Profil Kepemimpinan Baru Taman Budaya Provinsi Jawa Timur

Kelahiran Taman Budaya Jawa Timur tak lepas dari kelahiran Taman Budaya seluruh Indonesia yang berawal dari buah kebijakan Direktorat Jendral Kebudayaan Departemen Pendidikan dan Kebudayaan Republik Indonesia era 1970-an. Direktur Jendral Kebudayaan pada waktu itu dijabat oleh Prof.

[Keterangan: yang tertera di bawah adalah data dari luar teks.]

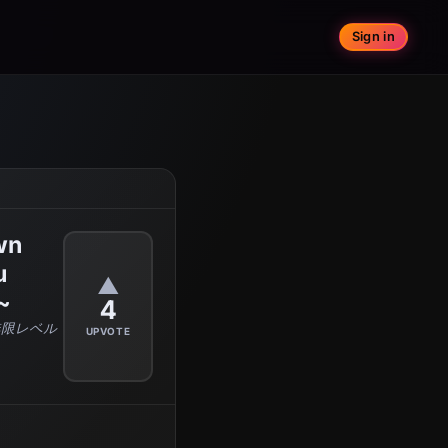
Sign in
wn
u
▲
~
4
無限レベル
UPVOTE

DR. Ida Bagus Mantra dimana beliau terinspirasi ketika menyaksikan bahwa di negara lain banyak pusat-pusat kebudayaan dan kesenian yang begitu hidup dan berkembang marak. Fasilitas pendukungnya sangat bagus dan sangat lengkap seperti gedung pertunjukan, galeri seni rupa, teater terbuka, wisma seniman dan ruangan lokakarya yang sangat terpadu. Kenyataan ini mengilhami pemikiran beliau tentang pentingnya pusat kebudayaan dan kesenian agar didirikan di setiap Provinsi. Sekurangnya pusat-pusat kebudayaan itu dapat menjadikan etalase bagi kekayaan ragam seni budaya daerah di negeri ini.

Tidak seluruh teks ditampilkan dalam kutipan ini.